--- Record excerpts Enclosed Below ---

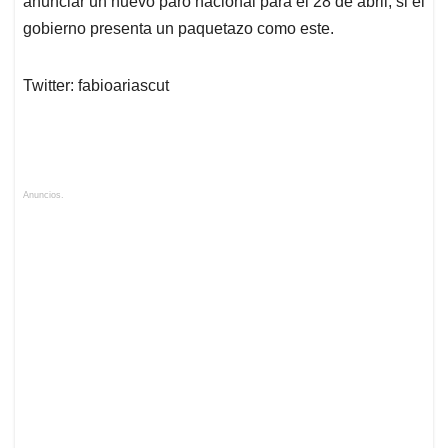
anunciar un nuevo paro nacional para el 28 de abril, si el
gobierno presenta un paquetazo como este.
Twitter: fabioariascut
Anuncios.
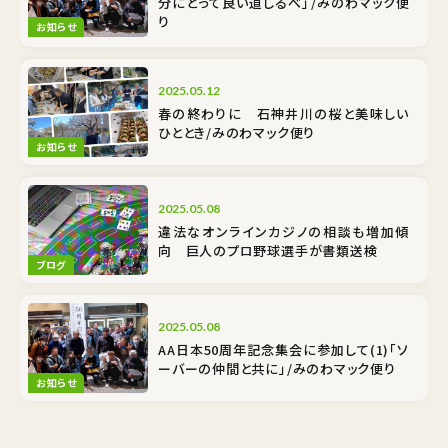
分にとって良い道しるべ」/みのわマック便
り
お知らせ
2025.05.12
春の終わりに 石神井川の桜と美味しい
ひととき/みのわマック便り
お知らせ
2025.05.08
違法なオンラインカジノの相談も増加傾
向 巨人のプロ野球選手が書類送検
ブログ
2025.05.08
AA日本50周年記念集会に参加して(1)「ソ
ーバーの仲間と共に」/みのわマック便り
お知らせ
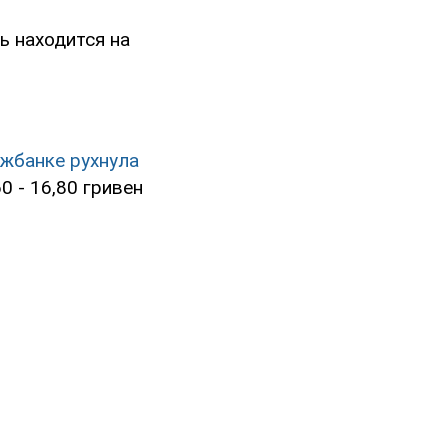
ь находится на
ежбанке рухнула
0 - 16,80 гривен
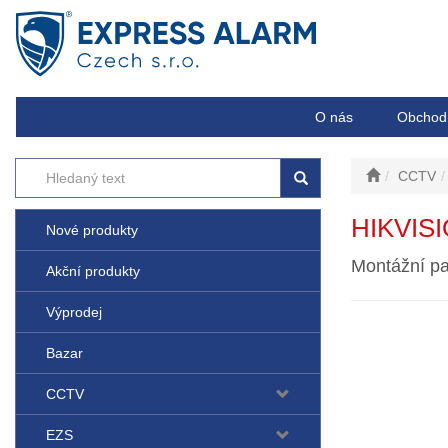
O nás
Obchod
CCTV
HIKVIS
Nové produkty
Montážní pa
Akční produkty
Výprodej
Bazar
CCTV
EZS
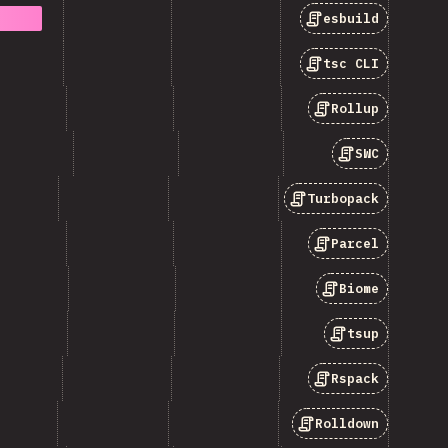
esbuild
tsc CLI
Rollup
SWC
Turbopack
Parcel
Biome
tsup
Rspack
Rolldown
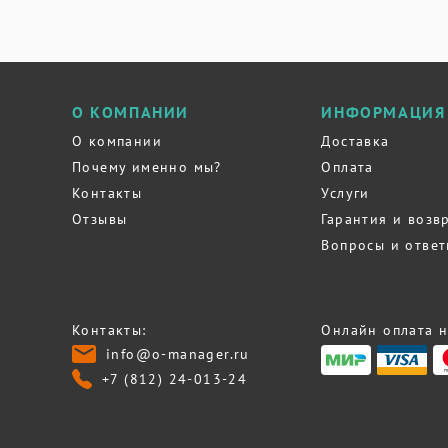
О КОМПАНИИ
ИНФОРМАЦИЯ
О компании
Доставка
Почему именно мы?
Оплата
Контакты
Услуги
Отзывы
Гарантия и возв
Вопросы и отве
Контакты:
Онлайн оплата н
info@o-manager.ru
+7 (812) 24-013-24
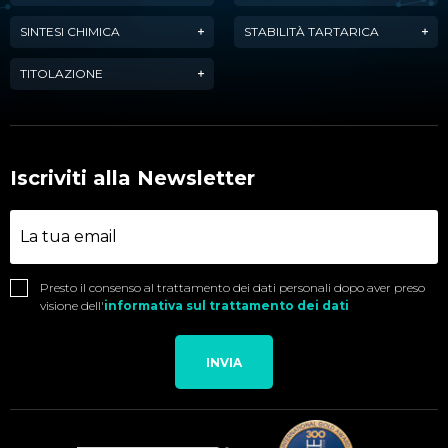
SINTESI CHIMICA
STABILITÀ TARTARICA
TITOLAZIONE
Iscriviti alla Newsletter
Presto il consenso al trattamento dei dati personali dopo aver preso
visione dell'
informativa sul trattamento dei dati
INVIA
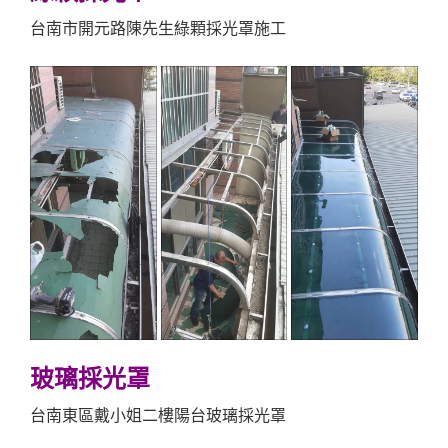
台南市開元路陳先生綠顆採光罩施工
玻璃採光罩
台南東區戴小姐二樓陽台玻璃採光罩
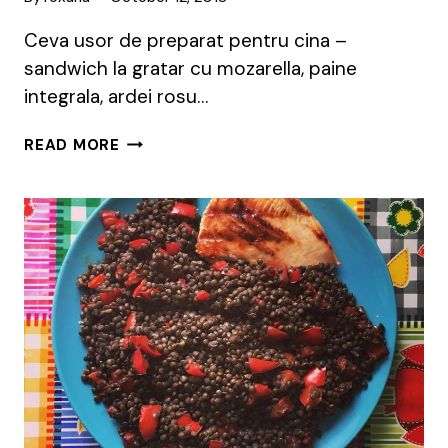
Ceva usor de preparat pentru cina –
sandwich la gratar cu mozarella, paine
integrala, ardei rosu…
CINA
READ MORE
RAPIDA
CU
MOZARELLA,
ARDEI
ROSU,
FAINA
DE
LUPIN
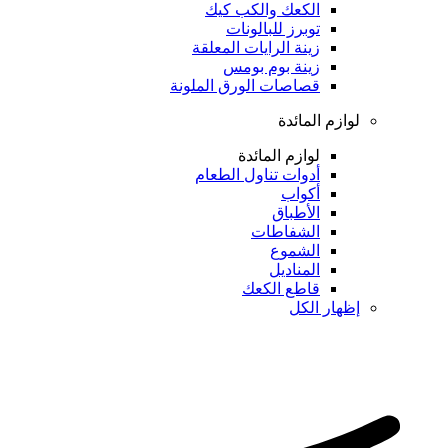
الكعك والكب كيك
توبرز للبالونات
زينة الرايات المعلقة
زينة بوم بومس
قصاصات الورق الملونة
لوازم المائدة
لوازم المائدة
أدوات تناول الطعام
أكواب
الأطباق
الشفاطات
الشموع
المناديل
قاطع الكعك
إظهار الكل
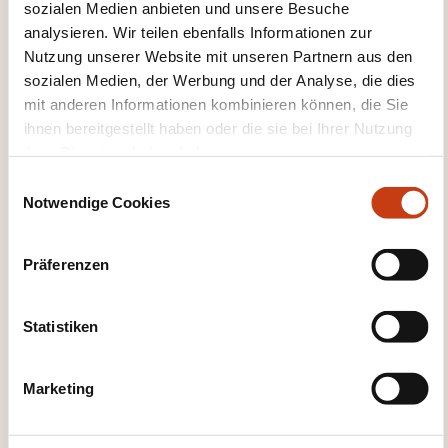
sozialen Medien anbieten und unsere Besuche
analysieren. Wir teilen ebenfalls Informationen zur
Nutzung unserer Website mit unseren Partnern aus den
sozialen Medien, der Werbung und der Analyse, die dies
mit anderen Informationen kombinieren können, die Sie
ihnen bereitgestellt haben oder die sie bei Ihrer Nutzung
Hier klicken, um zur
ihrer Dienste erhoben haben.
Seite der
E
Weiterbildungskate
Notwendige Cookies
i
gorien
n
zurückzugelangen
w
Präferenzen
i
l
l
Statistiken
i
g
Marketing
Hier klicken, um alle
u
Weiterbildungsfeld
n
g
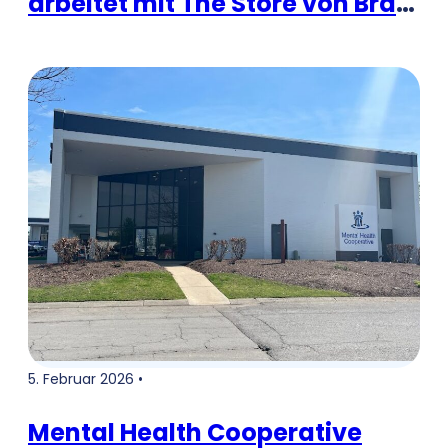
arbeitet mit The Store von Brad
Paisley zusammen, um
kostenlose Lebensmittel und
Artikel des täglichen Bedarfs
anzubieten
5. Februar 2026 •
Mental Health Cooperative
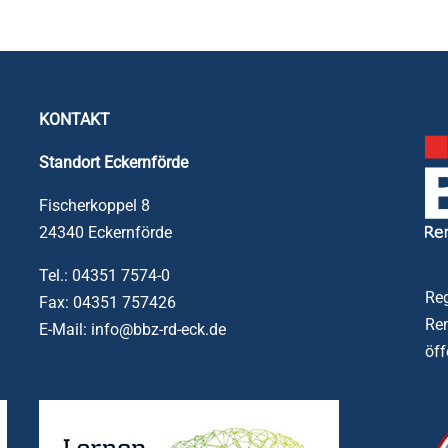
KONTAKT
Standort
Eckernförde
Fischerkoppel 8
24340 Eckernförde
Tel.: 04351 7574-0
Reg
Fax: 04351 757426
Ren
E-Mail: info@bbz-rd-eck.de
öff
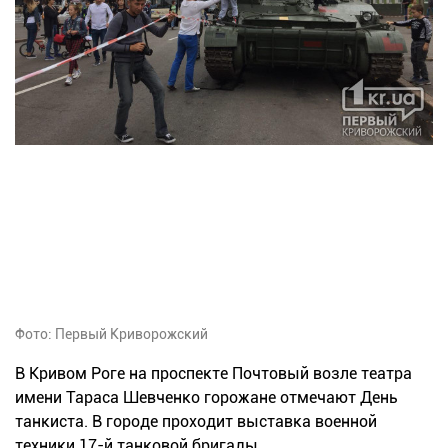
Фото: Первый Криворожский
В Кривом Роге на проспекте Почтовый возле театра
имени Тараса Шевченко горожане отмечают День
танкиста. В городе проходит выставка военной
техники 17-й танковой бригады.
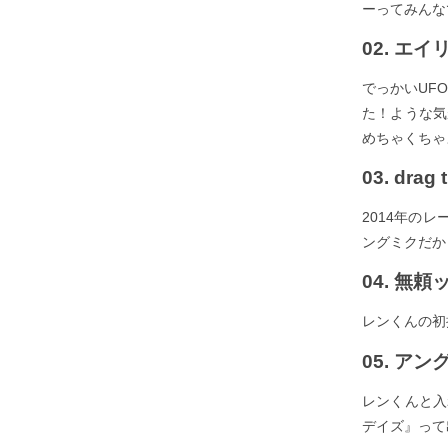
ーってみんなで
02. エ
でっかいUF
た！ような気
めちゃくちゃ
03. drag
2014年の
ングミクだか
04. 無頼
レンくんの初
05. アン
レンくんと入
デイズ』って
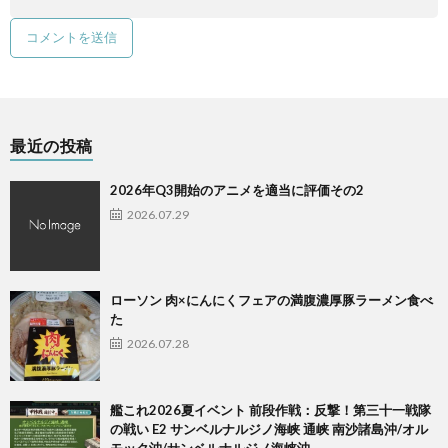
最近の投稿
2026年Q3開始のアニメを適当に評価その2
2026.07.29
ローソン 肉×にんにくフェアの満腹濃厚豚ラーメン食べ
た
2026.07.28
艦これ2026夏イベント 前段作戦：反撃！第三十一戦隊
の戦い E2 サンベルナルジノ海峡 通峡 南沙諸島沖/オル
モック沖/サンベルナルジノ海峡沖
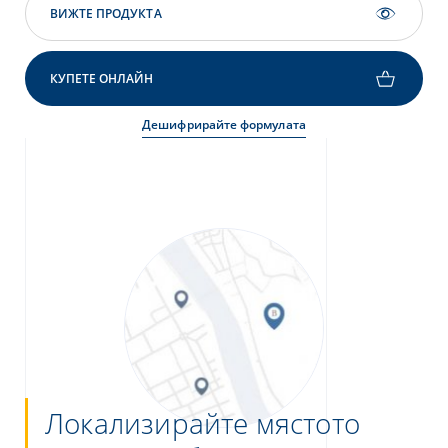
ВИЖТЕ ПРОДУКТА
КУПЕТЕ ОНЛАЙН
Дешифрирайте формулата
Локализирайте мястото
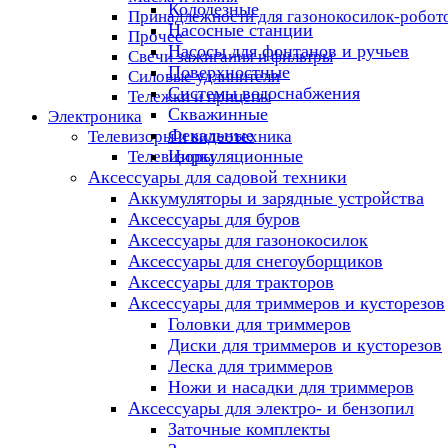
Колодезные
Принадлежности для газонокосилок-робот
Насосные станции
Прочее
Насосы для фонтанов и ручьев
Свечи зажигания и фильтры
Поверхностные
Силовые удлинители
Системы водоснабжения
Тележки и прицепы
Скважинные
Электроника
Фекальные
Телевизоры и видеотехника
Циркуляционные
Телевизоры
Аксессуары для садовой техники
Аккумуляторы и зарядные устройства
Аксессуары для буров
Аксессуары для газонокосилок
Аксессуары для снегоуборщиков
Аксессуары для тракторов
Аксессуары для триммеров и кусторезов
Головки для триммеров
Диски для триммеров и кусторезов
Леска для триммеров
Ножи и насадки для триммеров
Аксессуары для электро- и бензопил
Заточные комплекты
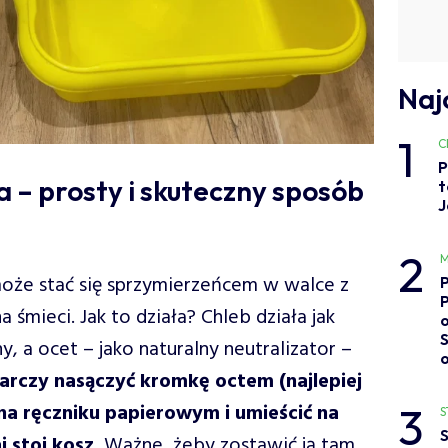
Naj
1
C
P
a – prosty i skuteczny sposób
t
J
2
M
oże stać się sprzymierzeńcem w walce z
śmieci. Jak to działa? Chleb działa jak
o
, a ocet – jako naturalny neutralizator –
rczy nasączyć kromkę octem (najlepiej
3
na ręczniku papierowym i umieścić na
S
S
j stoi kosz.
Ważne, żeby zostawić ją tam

--- End of Enclosed Record excerpts ---

▸ What the task requires
From the first line of the entries above through the line with "Nutzung unserer Website", set down each line exactly and drop the pictures.

▸ Task answer
anunciar un nuevo paro nacional para el 28 de abril, si el
gobierno presenta un paquetazo como este.
Twitter: fabioariascut
Anuncios.
分にとって良い道しるべ」/みのわマック便
り
お知らせ
2025.05.12
春の終わりに 石神井川の桜と美味しい
ひととき/みのわマック便り
お知らせ
2025.05.08
違法なオンラインカジノの相談も増加傾
向 巨人のプロ野球選手が書類送検
ブログ
2025.05.08
AA日本50周年記念集会に参加して(1)「ソ
ーバーの仲間と共に」/みのわマック便り
お知らせ
ь находится на
ежбанке рухнула
0 - 16,80 гривен
O nás
Obchod
CCTV
HIKVIS
Nové produkty
Montážní pa
Akční produkty
Výprodej
Bazar
CCTV
EZS
esbuild
tsc CLI
Rollup
SWC
Turbopack
Parcel
Biome
tsup
Rspack
Rolldown
О КОМПАНИИ
ИНФОРМАЦИЯ
О компании
Доставка
Почему именно мы?
Оплата
Контакты
Услуги
Отзывы
Гарантия и возв
Вопросы и отве
Контакты:
Онлайн оплата н
info@o-manager.ru
+7 (812) 24-013-24
SINTESI CHIMICA
STABILITÀ TARTARICA
TITOLAZIONE
Iscriviti alla Newsletter
Presto il consenso al trattamento dei dati personali dopo aver preso
visione dell'
informativa sul trattamento dei dati
INVIA
台南市開元路陳先生綠顆採光罩施工
玻璃採光罩
台南東區戴小姐二樓陽台玻璃採光罩
Ceva usor de preparat pentru cina –
sandwich la gratar cu mozarella, paine
integrala, ardei rosu…
CINA
READ MORE
RAPIDA
CU
MOZARELLA,
ARDEI
ROSU,
FAINA
DE
LUPIN
الكعك والكب كيك
توبرز للبالونات
زينة الرايات المعلقة
زينة بوم بومس
قصاصات الورق الملونة
لوازم المائدة
لوازم المائدة
أدوات تناول الطعام
أكواب
الأطباق
الشفاطات
الشموع
المناديل
قاطع الكعك
إظهار الكل
sozialen Medien anbieten und unsere Besuche
analysieren. Wir teilen ebenfalls Informationen zur
Nutzung unserer Website mit unseren Partnern aus den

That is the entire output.